A gigantic cavity two-thirds the area of Manhattan and almost 300 metres tall has been found at the bottom of Thwaites Glacier in Antarctica.
About the size of Florida, the glacier is responsible for approximately 4 per cent of global sea level rise.
It holds enough ice to raise the world oceans a little over 65cm and backstops neighbouring glaciers that would raise sea levels an additional 2.4 metres if all the ice were lost, according to the Daily Mail.
The enormous cavern once held 14 billion tonnes of ice. But, in the course of just three years, it has melted and flowed into the Southern Ocean.
According to a study by NASA, the void was caused by newly discovered “fingers” of warm water flowing into cracks in the glacier caused by mounting climate change. This water then pooled between the ice and rock, eroding away the glacier above.

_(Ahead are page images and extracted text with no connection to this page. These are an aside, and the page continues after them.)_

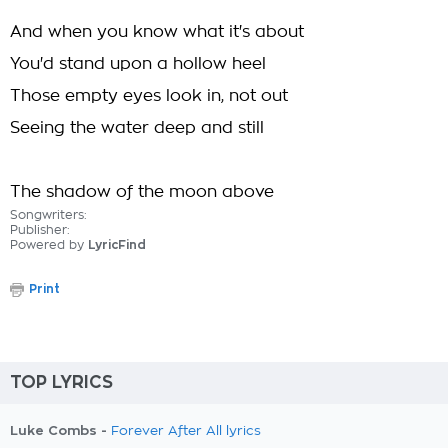
And when you know what it's about
You'd stand upon a hollow heel
Those empty eyes look in, not out
Seeing the water deep and still
The shadow of the moon above
Songwriters:
Publisher:
Powered by
LyricFind
Print
TOP LYRICS
Luke Combs -
Forever After All lyrics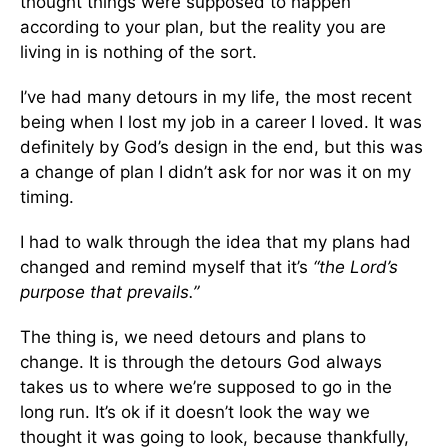
thought things were supposed to happen
according to your plan, but the reality you are
living in is nothing of the sort.
I’ve had many detours in my life, the most recent
being when I lost my job in a career I loved. It was
definitely by God’s design in the end, but this was
a change of plan I didn’t ask for nor was it on my
timing.
I had to walk through the idea that my plans had
changed and remind myself that it’s
“the Lord’s
purpose that prevails.”
The thing is, we need detours and plans to
change. It is through the detours God always
takes us to where we’re supposed to go in the
long run. It’s ok if it doesn’t look the way we
thought it was going to look, because thankfully,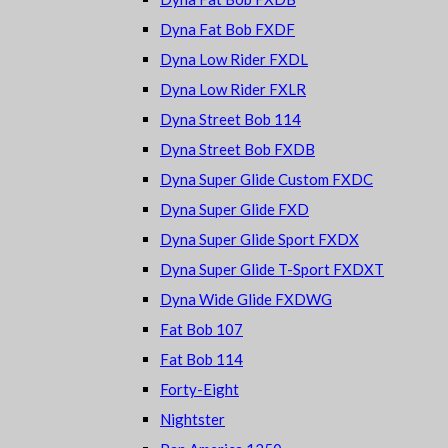
Dyna Fat Bob FXDF
Dyna Low Rider FXDL
Dyna Low Rider FXLR
Dyna Street Bob 114
Dyna Street Bob FXDB
Dyna Super Glide Custom FXDC
Dyna Super Glide FXD
Dyna Super Glide Sport FXDX
Dyna Super Glide T-Sport FXDXT
Dyna Wide Glide FXDWG
Fat Bob 107
Fat Bob 114
Forty-Eight
Nightster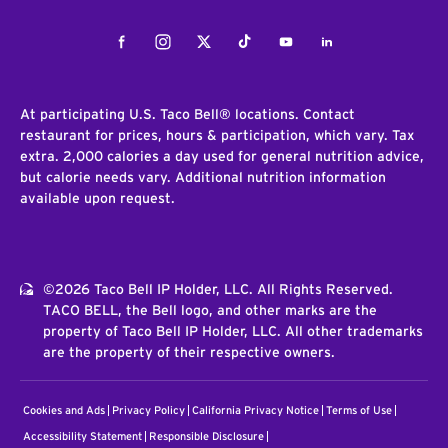
Facebook
Instagram
Twitter
Tiktok
Youtube
LinkedIn
At participating U.S. Taco Bell® locations. Contact
restaurant for prices, hours & participation, which vary. Tax
extra. 2,000 calories a day used for general nutrition advice,
but calorie needs vary. Additional nutrition information
available upon request.
©2026 Taco Bell IP Holder, LLC. All Rights Reserved.
TACO BELL, the Bell logo, and other marks are the
property of Taco Bell IP Holder, LLC. All other trademarks
are the property of their respective owners.
Cookies and Ads
Privacy Policy
California Privacy Notice
Terms of Use
Accessibility Statement
Responsible Disclosure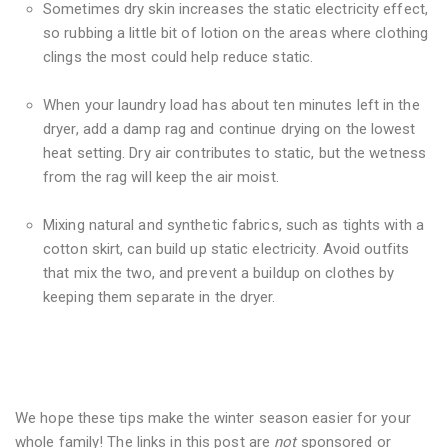
Sometimes dry skin increases the static electricity effect,
so rubbing a little bit of lotion on the areas where clothing
clings the most could help reduce static.
When your laundry load has about ten minutes left in the
dryer, add a damp rag and continue drying on the lowest
heat setting. Dry air contributes to static, but the wetness
from the rag will keep the air moist.
Mixing natural and synthetic fabrics, such as tights with a
cotton skirt, can build up static electricity. Avoid outfits
that mix the two, and prevent a buildup on clothes by
keeping them separate in the dryer.
We hope these tips make the winter season easier for your
whole family! The links in this post are
not
sponsored or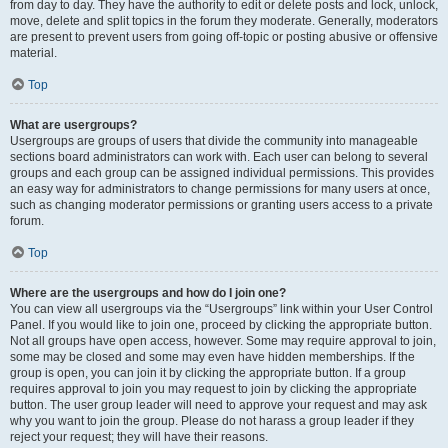
from day to day. They have the authority to edit or delete posts and lock, unlock,
move, delete and split topics in the forum they moderate. Generally, moderators
are present to prevent users from going off-topic or posting abusive or offensive
material.
Top
What are usergroups?
Usergroups are groups of users that divide the community into manageable
sections board administrators can work with. Each user can belong to several
groups and each group can be assigned individual permissions. This provides
an easy way for administrators to change permissions for many users at once,
such as changing moderator permissions or granting users access to a private
forum.
Top
Where are the usergroups and how do I join one?
You can view all usergroups via the “Usergroups” link within your User Control
Panel. If you would like to join one, proceed by clicking the appropriate button.
Not all groups have open access, however. Some may require approval to join,
some may be closed and some may even have hidden memberships. If the
group is open, you can join it by clicking the appropriate button. If a group
requires approval to join you may request to join by clicking the appropriate
button. The user group leader will need to approve your request and may ask
why you want to join the group. Please do not harass a group leader if they
reject your request; they will have their reasons.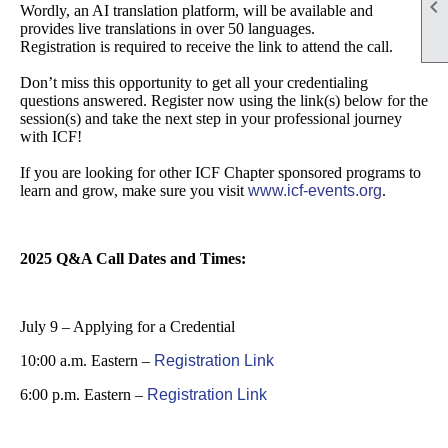

Wordly, an AI translation platform, will be available and
provides live translations in over 50 languages.
Registration is required to receive the link to attend the call.
Don’t miss this opportunity to get all your credentialing
questions answered. Register now using the link(s) below for the
session(s) and take the next step in your professional journey
with ICF!
If you are looking for other ICF Chapter sponsored programs to
learn and grow, make sure you visit
www.icf-events.org
.
2025 Q&A Call Dates and Times:
July 9 – Applying for a Credential
10:00 a.m. Eastern –
Registration Link
6:00 p.m. Eastern –
Registration Link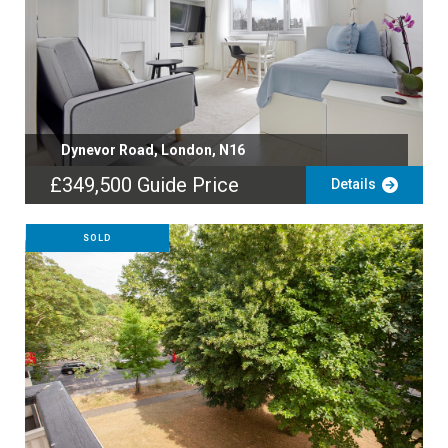
Dynevor Road, London, N16
£349,500
Guide Price
Details
SOLD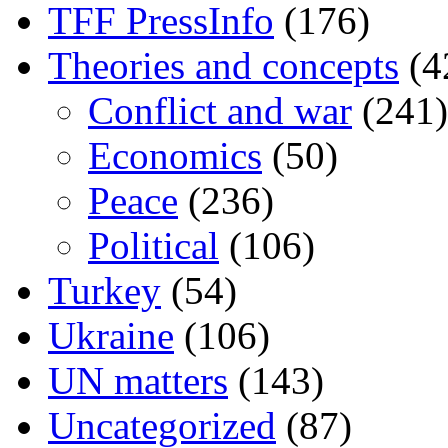
TFF PressInfo
(176)
Theories and concepts
(4
Conflict and war
(241)
Economics
(50)
Peace
(236)
Political
(106)
Turkey
(54)
Ukraine
(106)
UN matters
(143)
Uncategorized
(87)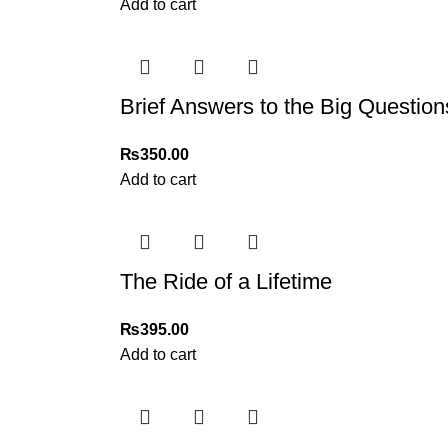
Add to cart
Brief Answers to the Big Ques
₨
350.00
Add to cart
The Ride of a Lifetime
₨
395.00
Add to cart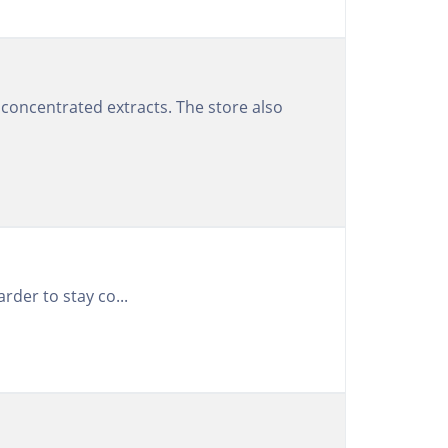
concentrated extracts. The store also
rder to stay co...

“As more heat and water get under the glacier, it melts faster,” study lead author and NASA scientist Pietro Milillo said.
And the subsurface ice erosion has disturbing implications.

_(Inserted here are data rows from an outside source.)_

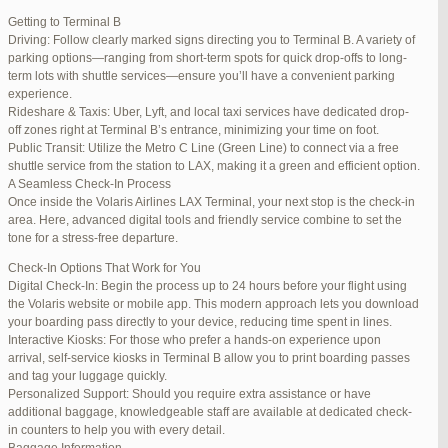
international travelers.
Getting to Terminal B
Lounge Luxury
Driving: Follow clearly marked signs directing you to Terminal B. A variety of
For a more exclusive experience, Jetblue Laguardia Terminal offers
parking options—ranging from short-term spots for quick drop-offs to long-
premium lounges. Relax in style with complimentary refreshments,
term lots with shuttle services—ensure you’ll have a convenient parking
comfortable seating, and a tranquil environment.
experience.
Stay Connected
Rideshare & Taxis: Uber, Lyft, and local taxi services have dedicated drop-
Stay connected with complimentary Wi-Fi and charging stations
off zones right at Terminal B’s entrance, minimizing your time on foot.
throughout the terminal. Whether you need to catch up on work or
Public Transit: Utilize the Metro C Line (Green Line) to connect via a free
stay in touch with loved ones, the terminal has you covered.
shuttle service from the station to LAX, making it a green and efficient option.
A Seamless Check-In Process
Once inside the Volaris Airlines LAX Terminal, your next stop is the check-in
area. Here, advanced digital tools and friendly service combine to set the
JetBlue LaGuardia Airport Terminal – LGA
tone for a stress-free departure.
Check-In Options That Work for You
Digital Check-In: Begin the process up to 24 hours before your flight using
the Volaris website or mobile app. This modern approach lets you download
your boarding pass directly to your device, reducing time spent in lines.
March 16, 2025 at 12:33 pm
#254565
REPLY
Interactive Kiosks: For those who prefer a hands-on experience upon
arrival, self-service kiosks in Terminal B allow you to print boarding passes
March 21, 2025 at 3:00 am
#255767
REPLY
and tag your luggage quickly.
Personalized Support: Should you require extra assistance or have
March 21, 2025 at 5:39 am
#255809
REPLY
additional baggage, knowledgeable staff are available at dedicated check-
in counters to help you with every detail.
April 1, 2025 at 11:17 pm
#257839
REPLY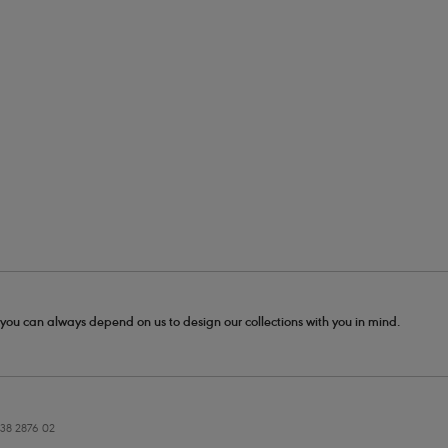
- you can always depend on us to design our collections with you in mind.
38 2876 02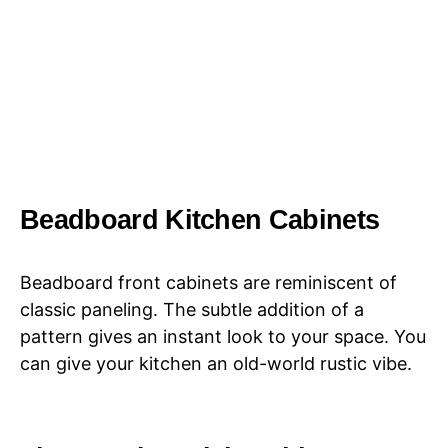
Beadboard Kitchen Cabinets
Beadboard front cabinets are reminiscent of
classic paneling. The subtle addition of a
pattern gives an instant look to your space. You
can give your kitchen an old-world rustic vibe.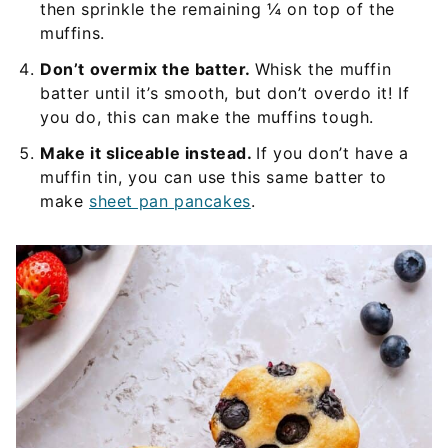
then sprinkle the remaining ¼ on top of the
muffins.
Don’t overmix the batter.
Whisk the muffin
batter until it’s smooth, but don’t overdo it! If
you do, this can make the muffins tough.
Make it sliceable instead.
If you don’t have a
muffin tin, you can use this same batter to
make
sheet pan pancakes
.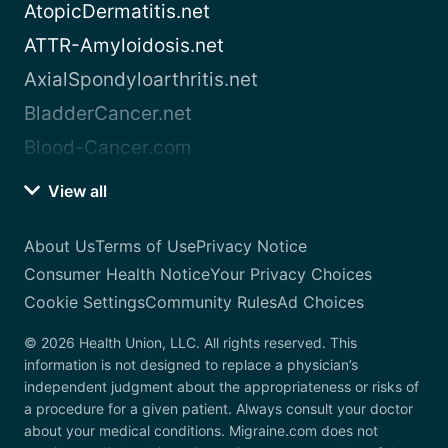
AtopicDermatitis.net
ATTR-Amyloidosis.net
AxialSpondyloarthritis.net
BladderCancer.net
Blood-Cancer.com
View all
About Us
Terms of Use
Privacy Notice
Consumer Health Notice
Your Privacy Choices
Cookie Settings
Community Rules
Ad Choices
© 2026 Health Union, LLC. All rights reserved. This
information is not designed to replace a physician’s
independent judgment about the appropriateness or risks of
a procedure for a given patient. Always consult your doctor
about your medical conditions. Migraine.com does not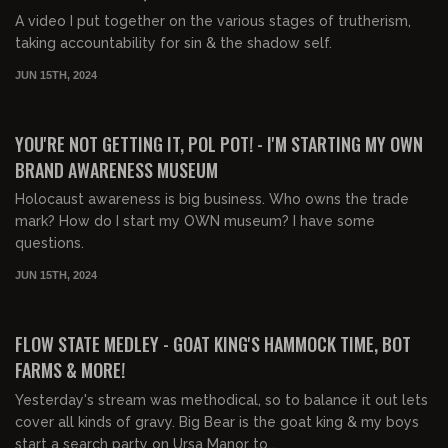
A video I put together on the various stages of trutherism,
taking accountability for sin & the shadow self.
JUN 15TH, 2024
01:54:14
FREE PREVIEW
YOU'RE NOT GETTING IT, POL POT! - I'M STARTING MY OWN
BRAND AWARENESS MUSEUM
Holocaust awareness is big business. Who owns the trade
mark? How do I start my OWN museum? I have some
questions.
JUN 15TH, 2024
03:01:08
FREE PREVIEW
FLOW STATE MEDLEY - GOAT KING'S HAMMOCK TIME, BOT
FARMS & MORE!
Yesterday's stream was methodical, so to balance it out lets
cover all kinds of gravy. Big Bear is the goat king & my boys
start a search party on Ursa Manor to...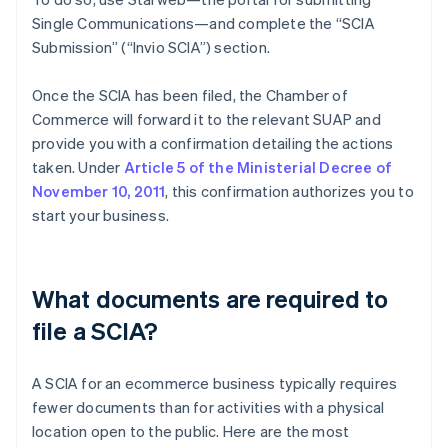
Single Communications—and complete the “SCIA
Submission” (“Invio SCIA”) section.
Once the SCIA has been filed, the Chamber of
Commerce will forward it to the relevant SUAP and
provide you with a confirmation detailing the actions
taken. Under
Article 5 of the Ministerial Decree of
November 10, 2011
, this confirmation authorizes you to
start your business.
What documents are required to
file a SCIA?
A SCIA for an ecommerce business typically requires
fewer documents than for activities with a physical
location open to the public. Here are the most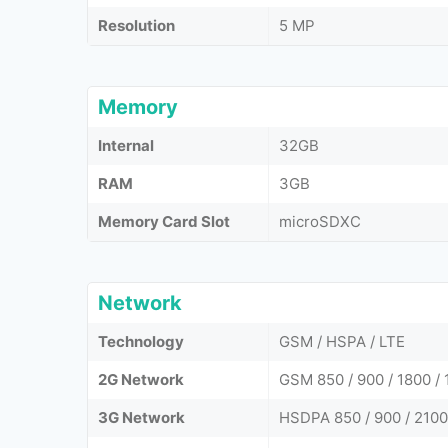
Resolution
5 MP
Memory
Internal
32GB
RAM
3GB
Memory Card Slot
microSDXC
Network
Technology
GSM / HSPA / LTE
2G Network
GSM 850 / 900 / 1800 / 
3G Network
HSDPA 850 / 900 / 2100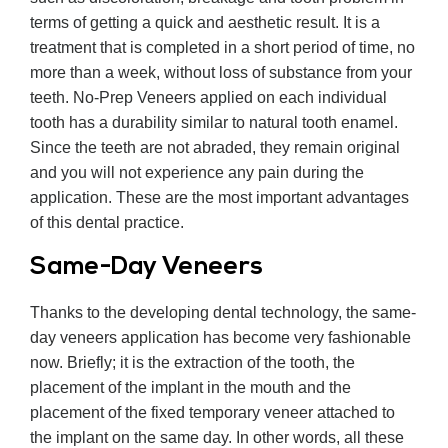
terms of getting a quick and aesthetic result. It is a
treatment that is completed in a short period of time, no
more than a week, without loss of substance from your
teeth. No-Prep Veneers applied on each individual
tooth has a durability similar to natural tooth enamel.
Since the teeth are not abraded, they remain original
and you will not experience any pain during the
application. These are the most important advantages
of this dental practice.
Same-Day Veneers
Thanks to the developing dental technology, the same-
day veneers application has become very fashionable
now. Briefly; it is the extraction of the tooth, the
placement of the implant in the mouth and the
placement of the fixed temporary veneer attached to
the implant on the same day. In other words, all these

Not only is more ice melting than previously detected, it shows the 160km wide Thwaites Glacier is not as firmly fixed to the surface of the Antarctic continent as believed.
This means the mass of ice — about the size of Florida — can break up and slip into the sea, much faster than projected.
Worse, Thwaites Glacier acts as a kind of “door stop”, preventing adjoining glaciers from sliding towards the sea.